UCLA

Bioremediation is a promising technology for low-cost, effective, in-situ clean up of contaminated soil and water environments, and has been successfully applied for treating a variety of metallic and organic pollutants. Current bioremediation research and practice mostly focuses on processes driven by microbial whole cells, which are sensitive to biogeochemical conditions, such as oxygen, pH, temperature, soil permeability, organic content, dissolved ions, and co-contaminants. In addition, microbe based bioremediation generally takes longer to accomplish, because it depends on microbial viability and activity to degrade the contaminants. Using free enzymes instead of microbes is a potential alternative approach, as in-vitro enzyme-catalyzed reactions are not constrained by nutrient requirements for microbial growth, and often have higher biodegradation rates. Moreover, enzymatic bioremediation is considered to be safer because of the elimination of potentially pathogenic microbes. Peroxidases, which compromise a class of non-specific heme enzymes, are attractive candidates due to their ability to oxidize a broad range of contaminants, including phenolic compounds, organic dyes, etc. However, a limitation of applying purified enzymes is their limited stability under various environments. Immobilization of peroxidases on solid surfaces or entrapment in matrices has been previously attempted. Even though immobilization gives higher stability, it limits enzyme-substrate interactions, which decreases the accessibility and efficiency of the enzymes.

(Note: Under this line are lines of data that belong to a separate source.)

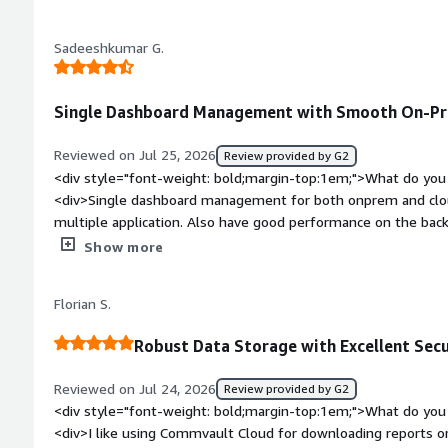
weight: bold;margin-top:1em;">What problems is the product 
disaster recovery objectives</div>
you?</div><div>The problems that Commvault cloud solving f
Sadeeshkumar G.
resilience, data backup and recovery. Basically for me it acts 
Single Dashboard Management with Smooth On-Pre
Reviewed on Jul 25, 2026
Review provided by G2
<div style="font-weight: bold;margin-top:1em;">What do you 
<div>Single dashboard management for both onprem and cloud
multiple application. Also have good performance on the bac
weight: bold;margin-top:1em;">What do you dislike about the
Show more
model needs to be better. Veeam has the VUL option, which 
would be a better option.</div><div style="font-weight: bol
Florian S.
the product solving and how is that benefiting you?</div><d
from a single dashboard, which makes it easier to stay organi
Robust Data Storage with Excellent Secu
Reviewed on Jul 24, 2026
Review provided by G2
<div style="font-weight: bold;margin-top:1em;">What do you 
<div>I like using Commvault Cloud for downloading reports or 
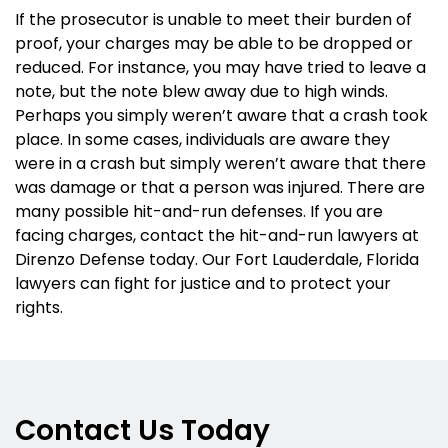
If the prosecutor is unable to meet their burden of
proof, your charges may be able to be dropped or
reduced. For instance, you may have tried to leave a
note, but the note blew away due to high winds.
Perhaps you simply weren’t aware that a crash took
place. In some cases, individuals are aware they
were in a crash but simply weren’t aware that there
was damage or that a person was injured. There are
many possible hit-and-run defenses. If you are
facing charges, contact the hit-and-run lawyers at
Direnzo Defense today. Our Fort Lauderdale, Florida
lawyers can fight for justice and to protect your
rights.
Contact Us Today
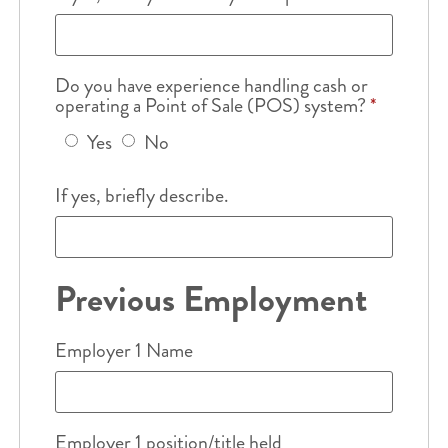
Do you have experience handling cash or
operating a Point of Sale (POS) system?
*
Yes
No
If yes, briefly describe.
Previous Employment
Employer 1 Name
Employer 1 position/title held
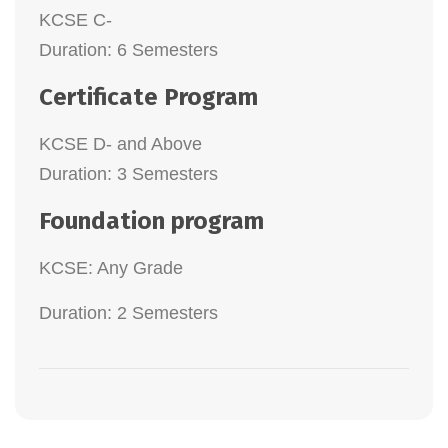
KCSE C-
Duration: 6 Semesters
Certificate Program
KCSE D- and Above
Duration: 3 Semesters
Foundation program
KCSE: Any Grade
Duration: 2 Semesters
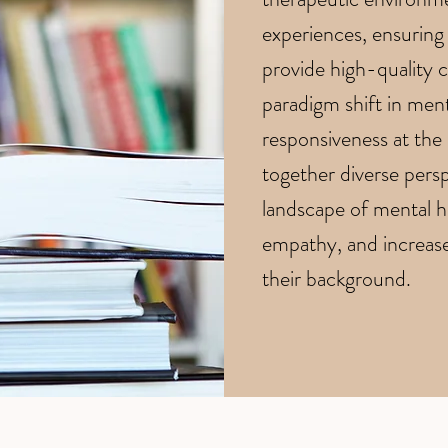
experiences, ensuring 
provide high-quality ca
paradigm shift in ment
responsiveness at the
together diverse persp
landscape of mental he
empathy, and increased
their background.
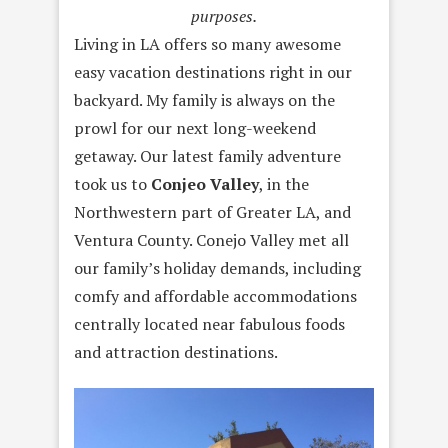
purposes.
Living in LA offers so many awesome
easy vacation destinations right in our
backyard. My family is always on the
prowl for our next long-weekend
getaway. Our latest family adventure
took us to
Conjeo Valley
, in the
Northwestern part of Greater LA, and
Ventura County. Conejo Valley met all
our family’s holiday demands, including
comfy and affordable accommodations
centrally located near fabulous foods
and attraction destinations.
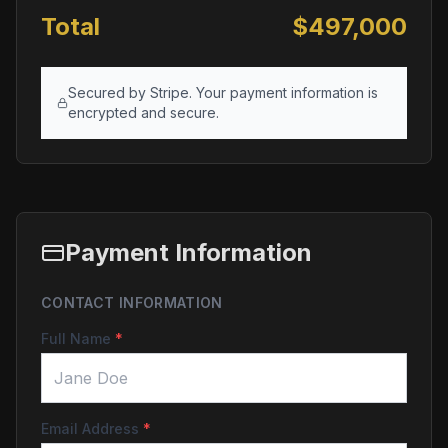
Total
$
497,000
Secured by Stripe. Your payment information is
encrypted and secure.
Payment Information
CONTACT INFORMATION
Full Name
*
Email Address
*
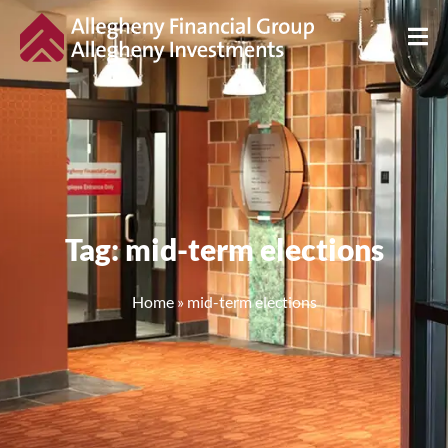
Tag: mid-term elections
Home
»
mid-term elections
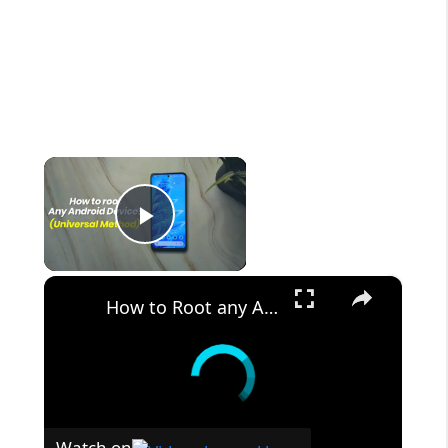
×
Play Video
×
How to Root any Android Device in 2022 (Universal Method)
Watch on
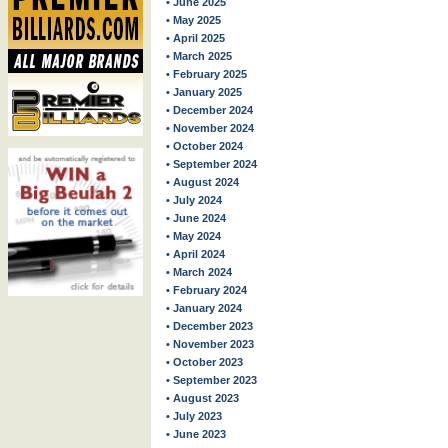
• June 2025
• May 2025
• April 2025
• March 2025
• February 2025
• January 2025
• December 2024
• November 2024
• October 2024
• September 2024
• August 2024
• July 2024
• June 2024
• May 2024
• April 2024
• March 2024
• February 2024
• January 2024
• December 2023
• November 2023
• October 2023
• September 2023
• August 2023
• July 2023
• June 2023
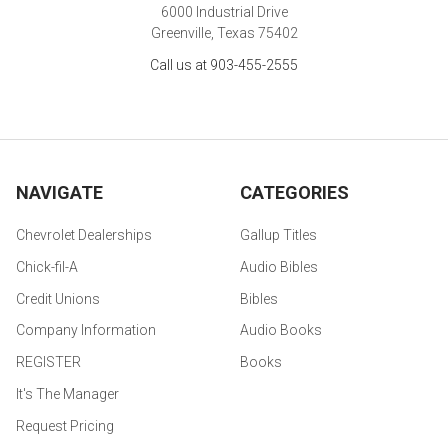
6000 Industrial Drive
Greenville, Texas 75402
Call us at 903-455-2555
NAVIGATE
CATEGORIES
Chevrolet Dealerships
Gallup Titles
Chick-fil-A
Audio Bibles
Credit Unions
Bibles
Company Information
Audio Books
REGISTER
Books
It's The Manager
Request Pricing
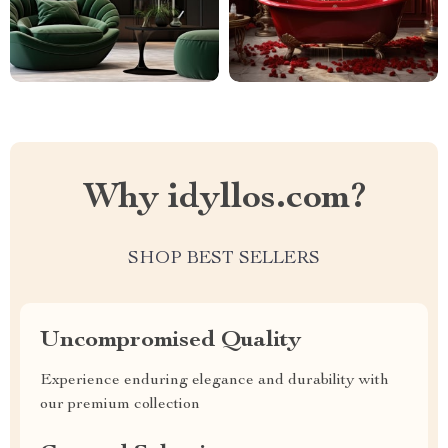
Why idyllos.com?
SHOP BEST SELLERS
Uncompromised Quality
Experience enduring elegance and durability with
our premium collection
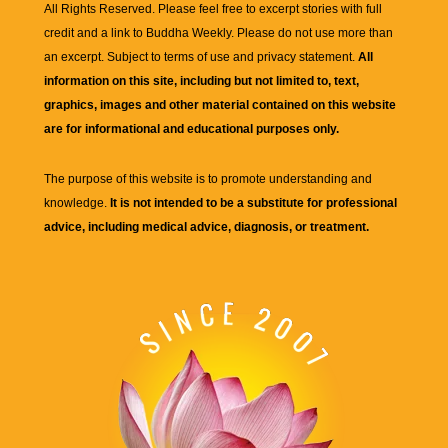
All Rights Reserved. Please feel free to excerpt stories with full
credit and a link to
Buddha Weekly
. Please do not use more than
an excerpt. Subject to terms of use and privacy statement.
All
information on this site, including but not limited to, text,
graphics, images and other material contained on this website
are for informational and educational purposes only.
The purpose of this website is to promote understanding and
knowledge.
It is not intended to be a substitute for professional
advice, including medical advice, diagnosis, or treatment.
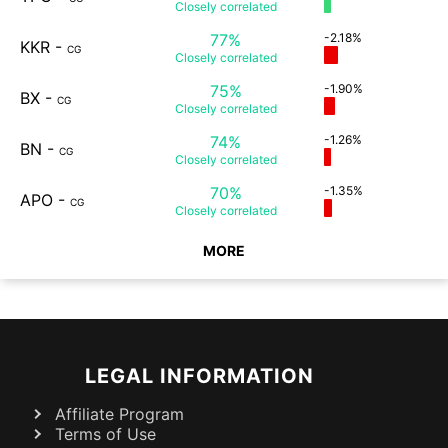
Closely
correlated
77%
-2.18%
KKR
-
CG
Closely
correlated
75%
-1.90%
BX
-
CG
Closely
correlated
74%
-1.26%
BN
-
CG
Closely
correlated
70%
-1.35%
APO
-
CG
Closely
correlated
MORE
LEGAL INFORMATION
Affiliate Program
Terms of Use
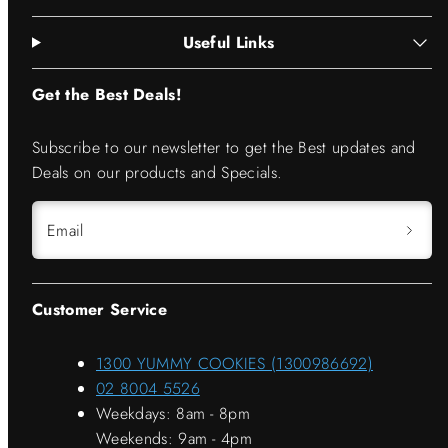
Useful Links
Get the Best Deals!
Subscribe to our newsletter to get the Best updates and
Deals on our products and Specials.
Email
Customer Service
1300 YUMMY COOKIES (1300986692)
02 8004 5526
Weekdays: 8am - 8pm
Weekends: 9am - 4pm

This thesis describes the synthesis of highly stable and active peroxidase nanocapsules using vault nanoparticles, and demonstrates the effectiveness of vaults packaged peroxidases using phenol as a model contaminant. Two peroxidases from the wood degrading fungus Phanerochaete chrysosporium, including lignin peroxidase (LiP) and manganese peroxidase (MnP), were tested in this study. Degradation of phenol by these enzymes has been previously confirmed in whole cells as well as purified enzyme assays. Both LiP and MnP were fused to an INT domain, which strongly interacts with vault nanoparticles and drives the packaging of the enzyme, and heterologously expressed in Sf9 insect cells intracellularly as nsLiP-INT and nsMnP-INT via baculovirus expression systems. Cell lysates containing nsLiP-INT or nsMnP-INT showed 35-45% higher peroxidase activity than the negative control, suggesting INT-fused nsLiP and nsMnP were actively expressed. The nsMnP-INT was successfully packaged into vaults, but the activity of packaged nsMnP-INT was below the assay detection limit. INT-fused MnP was also expressed extracellularly in Sf9 cells as sMnP-INT using its natural signal sequence, and packaged into vaults. Both free sMnP-INT and vaults packaged sMnP-INT showed Mn2+ dependent activity identical to that of MnP produced by P. chrysosporium. Thermal stability of packaged sMnP-INT was compared with that of free sMnP-INT and MnP from P. chrysosporium, and it was found that vaults packaged sMnP-INT was more stable at 20⁰C, 30⁰C, and 40⁰C. Furthermore, P. chrysosporium MnP, free recombinant sMnP-INT, as well as vaults packaged sMnP-INT were able to catalyze the degradation of phenol, indicating that sMnP-INT maintained its catalytic ability while packaged in vaults. This study demonstrated that packaging of peroxidases in vault nanoparticles extends their stability and catalytic ability. These results will contribute to the development of innovative and sustainable vault-based bioremediation approaches for multiple contaminants in wastewater and groundwater.